During its regular meeting Monday, May 17, the Covington City Council voted unanimously to approve the territory proposal presented by Planning & Development Director Tres Thomas. He said the proposed deal would help optimize both the city and county’s water and sewer systems.

“We wanted to make the system more efficient,” Thomas said. “We wanted to eliminate the pass-throughs, which means maybe we have the water and somebody else has the sewer, or vice versa. We like to have the water and sewer together. So, we wanted to make sure that we could try to do that in all areas possible.”

The proposed swap included the following areas:

• Old Atlanta Highway — with the city picking up the area spanning the interstate from Old Atlanta Highway/Cook Road to Dinah Pace Road and the land south to the Yellow River.

• Cinelease Studios – Three Ring — with the city picking up Flint Hill Elementary; Cinelease Studios – Three Ring; Merryvale Assisted Living; and a neighborhood around Stewart Drive, just off Georgia Hwy. 142.

• Hazelbrand — with the city picking up territory east of SKC and west of Alcovy Rd.

• Deerfield — with the city relinquishing the water tank, water mains and other water infrastructure in Melody Farms Subdivision but, in return, picking up the Morgan property and the new Eastside High School. “[There is] already a lot of [city] water [supplied] in the area but the sewer is in ‘no-man’s land,’” Thomas said. Covington would need confirmation from the county to allow the school to be served with city sewer.

• Georgia Highway 36 — with the city picking up the area from By Pass Road to East End Road.

If the proposal were to be approved, Thomas told the council that the city would lose 28 customers and assets valued at $868,400 from the Deerfield area to the NCWSA. But, Covington would gain a total of 431 customers across the remaining areas and assets with a cumulative value of $927,306. The city picked up 256 customers in the Hwy 36 swap, which was approved prior to the Monday meeting.  The city will pick up an additional 203 customers with this swap.

Thomas said the NCWSA officially relinquished the territory along Hwy. 36 (listed above) in April 2019, and the authority and city had been working on the other proposed swaps for the last two years.

Six master meters within the current system would be removed and two relocated, Thomas said, but the NCWSA would split the $506,000 cost.

Thomas recommended the city approve the proposal with one stipulation.

If approved, the new Eastside High School located in the Deerfield area would become a city customer. Thomas said within the next two years, the city would need to extend gravity sewer to the school property, which is an estimated $1 million project.
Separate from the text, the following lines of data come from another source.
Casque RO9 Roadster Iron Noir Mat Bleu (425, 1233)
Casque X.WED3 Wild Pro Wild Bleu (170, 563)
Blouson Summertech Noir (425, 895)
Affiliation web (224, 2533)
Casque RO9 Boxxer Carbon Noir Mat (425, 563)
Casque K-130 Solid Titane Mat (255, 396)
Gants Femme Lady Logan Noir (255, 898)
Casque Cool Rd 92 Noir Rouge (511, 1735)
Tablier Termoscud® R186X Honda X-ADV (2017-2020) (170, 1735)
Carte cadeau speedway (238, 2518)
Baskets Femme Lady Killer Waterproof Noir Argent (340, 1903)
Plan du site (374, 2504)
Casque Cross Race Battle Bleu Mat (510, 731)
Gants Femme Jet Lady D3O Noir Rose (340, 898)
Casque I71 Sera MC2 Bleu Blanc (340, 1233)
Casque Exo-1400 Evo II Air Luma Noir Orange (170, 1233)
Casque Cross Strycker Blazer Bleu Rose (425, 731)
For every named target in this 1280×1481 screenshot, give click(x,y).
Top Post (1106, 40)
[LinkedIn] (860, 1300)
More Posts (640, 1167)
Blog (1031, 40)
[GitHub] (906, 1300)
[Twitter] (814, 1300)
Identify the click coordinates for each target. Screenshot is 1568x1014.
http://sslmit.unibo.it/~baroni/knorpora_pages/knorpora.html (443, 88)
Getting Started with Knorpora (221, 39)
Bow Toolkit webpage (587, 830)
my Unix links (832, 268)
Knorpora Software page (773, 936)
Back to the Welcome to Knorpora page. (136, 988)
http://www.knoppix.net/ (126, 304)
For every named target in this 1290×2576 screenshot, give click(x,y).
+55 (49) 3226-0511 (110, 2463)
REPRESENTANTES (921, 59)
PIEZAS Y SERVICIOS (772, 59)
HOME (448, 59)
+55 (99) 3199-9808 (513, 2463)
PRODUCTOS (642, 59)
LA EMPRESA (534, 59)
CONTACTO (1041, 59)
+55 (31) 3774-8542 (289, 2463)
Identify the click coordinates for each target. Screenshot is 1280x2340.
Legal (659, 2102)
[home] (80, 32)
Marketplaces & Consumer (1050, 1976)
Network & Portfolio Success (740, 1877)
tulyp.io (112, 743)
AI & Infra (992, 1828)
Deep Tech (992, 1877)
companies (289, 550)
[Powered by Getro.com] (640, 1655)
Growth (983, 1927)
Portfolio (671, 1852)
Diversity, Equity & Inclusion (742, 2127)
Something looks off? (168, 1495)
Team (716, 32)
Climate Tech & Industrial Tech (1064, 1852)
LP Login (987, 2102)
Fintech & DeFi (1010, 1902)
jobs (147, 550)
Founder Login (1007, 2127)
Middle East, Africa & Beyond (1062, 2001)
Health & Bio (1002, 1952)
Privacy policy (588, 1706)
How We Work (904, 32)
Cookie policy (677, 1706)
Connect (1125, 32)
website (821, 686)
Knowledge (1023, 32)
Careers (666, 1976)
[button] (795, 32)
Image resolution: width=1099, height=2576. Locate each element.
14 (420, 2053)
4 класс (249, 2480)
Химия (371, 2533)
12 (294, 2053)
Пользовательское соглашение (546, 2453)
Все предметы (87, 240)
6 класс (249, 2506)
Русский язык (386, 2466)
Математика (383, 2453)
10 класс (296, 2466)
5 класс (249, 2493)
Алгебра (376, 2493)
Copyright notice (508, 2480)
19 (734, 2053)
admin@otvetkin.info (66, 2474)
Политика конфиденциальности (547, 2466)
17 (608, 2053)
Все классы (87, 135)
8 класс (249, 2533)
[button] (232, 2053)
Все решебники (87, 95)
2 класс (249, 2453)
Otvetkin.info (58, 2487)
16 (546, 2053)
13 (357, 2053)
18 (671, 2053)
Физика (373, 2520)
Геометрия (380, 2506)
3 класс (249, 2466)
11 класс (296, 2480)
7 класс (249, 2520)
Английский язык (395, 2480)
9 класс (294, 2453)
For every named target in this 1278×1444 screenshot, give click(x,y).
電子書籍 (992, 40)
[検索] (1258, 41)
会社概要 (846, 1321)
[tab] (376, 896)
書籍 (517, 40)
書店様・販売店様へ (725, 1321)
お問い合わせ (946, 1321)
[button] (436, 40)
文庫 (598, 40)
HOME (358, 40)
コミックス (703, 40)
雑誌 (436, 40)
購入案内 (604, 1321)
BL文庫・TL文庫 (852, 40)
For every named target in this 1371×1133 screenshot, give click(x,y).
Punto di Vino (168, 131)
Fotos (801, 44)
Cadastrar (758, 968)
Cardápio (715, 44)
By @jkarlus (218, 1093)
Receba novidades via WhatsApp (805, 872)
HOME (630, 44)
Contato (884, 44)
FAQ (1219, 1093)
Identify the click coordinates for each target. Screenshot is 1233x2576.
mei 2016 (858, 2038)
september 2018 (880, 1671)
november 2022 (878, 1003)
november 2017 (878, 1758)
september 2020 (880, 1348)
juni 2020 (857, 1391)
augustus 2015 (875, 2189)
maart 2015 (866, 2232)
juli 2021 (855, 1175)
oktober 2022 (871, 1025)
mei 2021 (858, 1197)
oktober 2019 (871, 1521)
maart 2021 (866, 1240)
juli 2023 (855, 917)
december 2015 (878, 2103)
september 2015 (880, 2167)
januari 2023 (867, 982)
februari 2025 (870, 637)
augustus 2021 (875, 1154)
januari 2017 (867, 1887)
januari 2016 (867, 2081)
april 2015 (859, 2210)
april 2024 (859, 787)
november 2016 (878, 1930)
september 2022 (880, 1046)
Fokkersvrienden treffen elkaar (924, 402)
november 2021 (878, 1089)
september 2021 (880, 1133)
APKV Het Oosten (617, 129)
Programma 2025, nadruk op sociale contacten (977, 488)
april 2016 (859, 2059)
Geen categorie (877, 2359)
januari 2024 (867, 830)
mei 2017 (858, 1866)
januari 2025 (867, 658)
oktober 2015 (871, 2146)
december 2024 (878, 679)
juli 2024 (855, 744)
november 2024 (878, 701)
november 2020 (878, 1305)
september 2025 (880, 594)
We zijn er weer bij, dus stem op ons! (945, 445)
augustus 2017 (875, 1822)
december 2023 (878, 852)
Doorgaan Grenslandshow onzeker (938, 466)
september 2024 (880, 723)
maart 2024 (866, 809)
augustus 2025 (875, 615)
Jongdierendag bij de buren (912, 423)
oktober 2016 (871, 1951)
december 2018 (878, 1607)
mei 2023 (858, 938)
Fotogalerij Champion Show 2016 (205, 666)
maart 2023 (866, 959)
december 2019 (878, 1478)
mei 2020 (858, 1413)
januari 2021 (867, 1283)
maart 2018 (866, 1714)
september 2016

In order to do so, Thomas said the county would have to allow city sewer service within the Deerfield area. 

Covington won a bid in October to provide electrical services to the school.

Thomas said if Covington were not able to get the county to agree to the stipulation, it may not be as “favorable” of a deal for the city as it could be.

If approved, the official swap date is tentatively scheduled for early August. It was unclear when the county would hear the proposal and put it to a vote.